* WORK INSTRUCTION *
Your answer must be an exact copy of the records, minus any pictures.

Saved data entries:
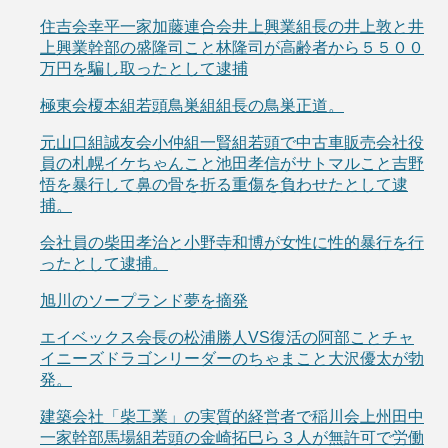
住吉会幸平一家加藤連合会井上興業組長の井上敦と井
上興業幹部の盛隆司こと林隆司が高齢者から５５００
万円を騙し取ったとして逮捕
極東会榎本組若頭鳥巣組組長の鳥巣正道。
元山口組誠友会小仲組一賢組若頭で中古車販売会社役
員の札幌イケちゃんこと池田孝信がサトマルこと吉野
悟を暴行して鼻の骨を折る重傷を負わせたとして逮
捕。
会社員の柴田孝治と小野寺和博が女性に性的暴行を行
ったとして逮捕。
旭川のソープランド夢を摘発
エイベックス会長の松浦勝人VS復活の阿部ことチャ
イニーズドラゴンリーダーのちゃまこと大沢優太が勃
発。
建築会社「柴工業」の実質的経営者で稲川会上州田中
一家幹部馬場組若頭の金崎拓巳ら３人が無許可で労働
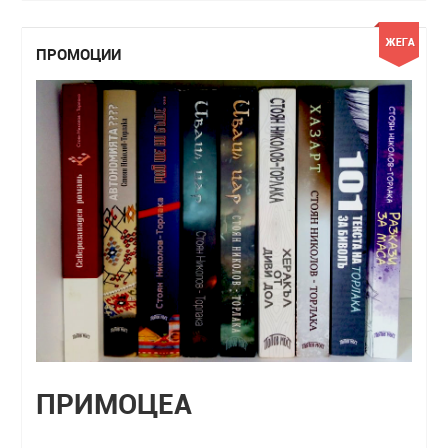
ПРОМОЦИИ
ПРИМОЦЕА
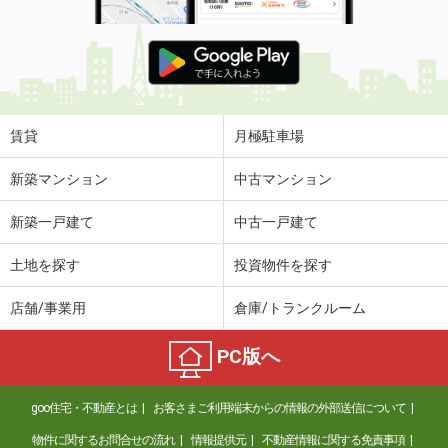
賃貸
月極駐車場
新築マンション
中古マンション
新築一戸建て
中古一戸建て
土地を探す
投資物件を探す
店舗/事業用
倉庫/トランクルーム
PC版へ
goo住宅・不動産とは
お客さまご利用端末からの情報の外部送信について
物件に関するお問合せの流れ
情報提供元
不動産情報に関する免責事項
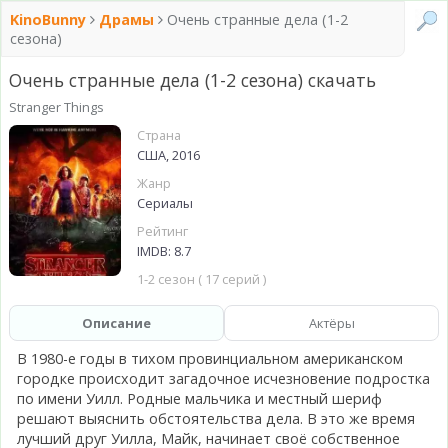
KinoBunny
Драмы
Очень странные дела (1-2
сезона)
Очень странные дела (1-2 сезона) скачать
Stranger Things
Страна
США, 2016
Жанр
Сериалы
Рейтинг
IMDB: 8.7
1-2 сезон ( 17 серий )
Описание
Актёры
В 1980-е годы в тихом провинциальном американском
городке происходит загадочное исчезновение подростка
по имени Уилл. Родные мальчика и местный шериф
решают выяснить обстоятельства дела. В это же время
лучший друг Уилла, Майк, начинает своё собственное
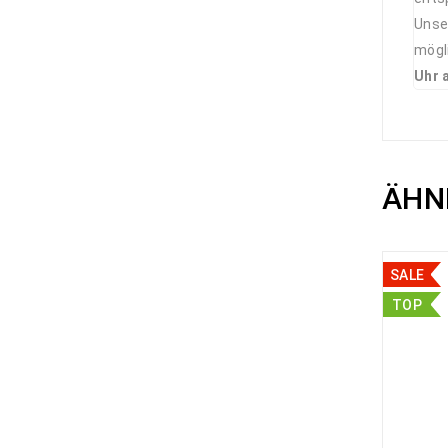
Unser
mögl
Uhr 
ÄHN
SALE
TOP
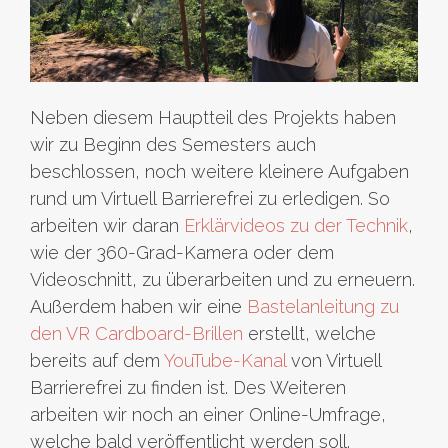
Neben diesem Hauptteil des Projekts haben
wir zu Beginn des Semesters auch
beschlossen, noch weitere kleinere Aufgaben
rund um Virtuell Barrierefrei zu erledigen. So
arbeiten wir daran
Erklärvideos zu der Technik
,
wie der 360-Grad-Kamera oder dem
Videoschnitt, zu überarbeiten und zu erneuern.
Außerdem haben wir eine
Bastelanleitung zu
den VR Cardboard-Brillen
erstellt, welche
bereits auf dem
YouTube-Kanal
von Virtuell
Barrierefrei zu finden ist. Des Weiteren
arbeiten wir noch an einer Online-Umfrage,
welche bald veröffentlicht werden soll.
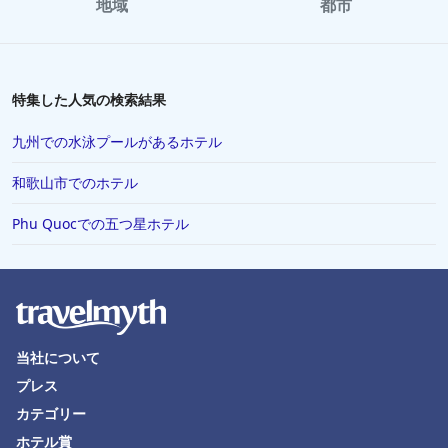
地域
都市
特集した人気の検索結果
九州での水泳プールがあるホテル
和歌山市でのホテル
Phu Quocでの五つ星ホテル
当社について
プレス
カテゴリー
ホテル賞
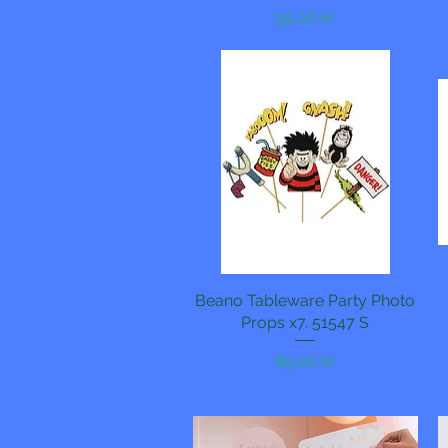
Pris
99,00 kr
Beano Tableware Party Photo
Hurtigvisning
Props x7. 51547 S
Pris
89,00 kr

* TASK SOLUTION *
住吉会幸平一家加藤連合会井上興業組長の井上敦と井
上興業幹部の盛隆司こと林隆司が高齢者から５５００
万円を騙し取ったとして逮捕
極東会榎本組若頭鳥巣組組長の鳥巣正道。
元山口組誠友会小仲組一賢組若頭で中古車販売会社役
員の札幌イケちゃんこと池田孝信がサトマルこと吉野
悟を暴行して鼻の骨を折る重傷を負わせたとして逮
捕。
会社員の柴田孝治と小野寺和博が女性に性的暴行を行
ったとして逮捕。
旭川のソープランド夢を摘発
エイベックス会長の松浦勝人VS復活の阿部ことチャ
イニーズドラゴンリーダーのちゃまこと大沢優太が勃
発。
建築会社「柴工業」の実質的経営者で稲川会上州田中
一家幹部馬場組若頭の金崎拓巳ら３人が無許可で労働
ПРОМОЦИИ
ПРИМОЦЕА
賃貸
月極駐車場
新築マンション
中古マンション
新築一戸建て
中古一戸建て
土地を探す
投資物件を探す
店舗/事業用
倉庫/トランクルーム
PC版へ
goo住宅・不動産とは
お客さまご利用端末からの情報の外部送信について
物件に関するお問合せの流れ
情報提供元
不動産情報に関する免責事項
KinoBunny
Драмы
Очень странные дела (1-2
сезона)
Очень странные дела (1-2 сезона) скачать
Stranger Things
Страна
США, 2016
Жанр
Сериалы
Рейтинг
IMDB: 8.7
1-2 сезон ( 17 серий )
Описание
Актёры
В 1980-е годы в тихом провинциальном американском
городке происходит загадочное исчезновение подростка
по имени Уилл. Родные мальчика и местный шериф
решают выяснить обстоятельства дела. В это же время
лучший друг Уилла, Майк, начинает своё собственное
Unser
mögl
Uhr 
ÄHN
SALE
TOP
Neben diesem Hauptteil des Projekts haben
wir zu Beginn des Semesters auch
beschlossen, noch weitere kleinere Aufgaben
rund um Virtuell Barrierefrei zu erledigen. So
arbeiten wir daran
Erklärvideos zu der Technik
,
wie der 360-Grad-Kamera oder dem
Videoschnitt, zu überarbeiten und zu erneuern.
Außerdem haben wir eine
Bastelanleitung zu
den VR Cardboard-Brillen
erstellt, welche
bereits auf dem
YouTube-Kanal
von Virtuell
Barrierefrei zu finden ist. Des Weiteren
arbeiten wir noch an einer Online-Umfrage,
welche bald veröffentlicht werden soll.
地域
都市
特集した人気の検索結果
九州での水泳プールがあるホテル
和歌山市でのホテル
Phu Quocでの五つ星ホテル
当社について
プレス
カテゴリー
ホテル賞
Pris
99,00 kr
Beano Tableware Party Photo
Hurtigvisning
Props x7. 51547 S
Pris
89,00 kr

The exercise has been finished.